これに対し、多孔質体の空隙中に金属の溶湯を確実に含浸させて複合化する方法も検討されたが、そのためには非常に高い加圧力を必要とし、またはプリフォームを不活性ガス中で高温に予熱するか、濡れ性を改善するための特殊な元素や化合物を、溶湯中またはプリフォーム中に、添加することが必要であった(例えば、特開昭61−165265号公報、特開昭62−67133 号公報等) 。もちろん、そのためには、加圧や予熱のための特別な付帯設備が必要であった。
【0004】
その他の従来技術として、金属溶湯に圧力を加えず、しかもプリフォームの予熱も不要とする製造方法の提案もある(例えば、特開平1−279713号公報、特開平1−279720号公報、特開平1−279721号公報など)。
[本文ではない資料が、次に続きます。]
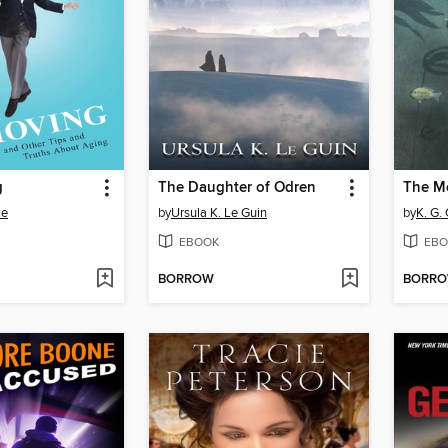
g
The Daughter of Odren
ke
by
Ursula K. Le Guin
by
K. G.
EBOOK
EBO
BORROW
BORR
しかし、加圧や予熱を必要としないこれらの従来技術は、いずれもプリフォーム中に金属ふっ化物を所定量添加し、ふっ素による不純物の還元作用を利用して濡れ性を改善することで複合化を促進する方法である。ただし、こうした方法は本来、材料の複合化に対し金属自由表面が有する活性化エネルギーを有効に利用するものではない。しかも、かかる金属ふっ化物中に含まれるふっ素というのは、常温下では気体であり、あらゆる元素の中で最も高い電気陰性度を示し、最も反応性に富む物質であって、ヘリウム、ネオン、アルゴン以外のすべての元素と反応する。従って、このような金属ふっ化物等を工業用途に多用することは、環境上好ましい方法ではない。
【0005】
【発明が解決しようとする課題】
そこで、この発明の目的は、加圧や予熱を行う必要がなく、また反応性の良いふっ化物の添加を必要とせず、多孔質成形体とマトリックス金属との密着性を改善して両者の良好な複合化を実現してなる金属基複合材料を、簡便にかつ低コストにて製造することにある。
【0006】
【課題を解決するための手段】
発明者らは、異種金属どうしの複合化における上述した問題点を克服するため、溶融金属浸透法による複合化技術について検討した。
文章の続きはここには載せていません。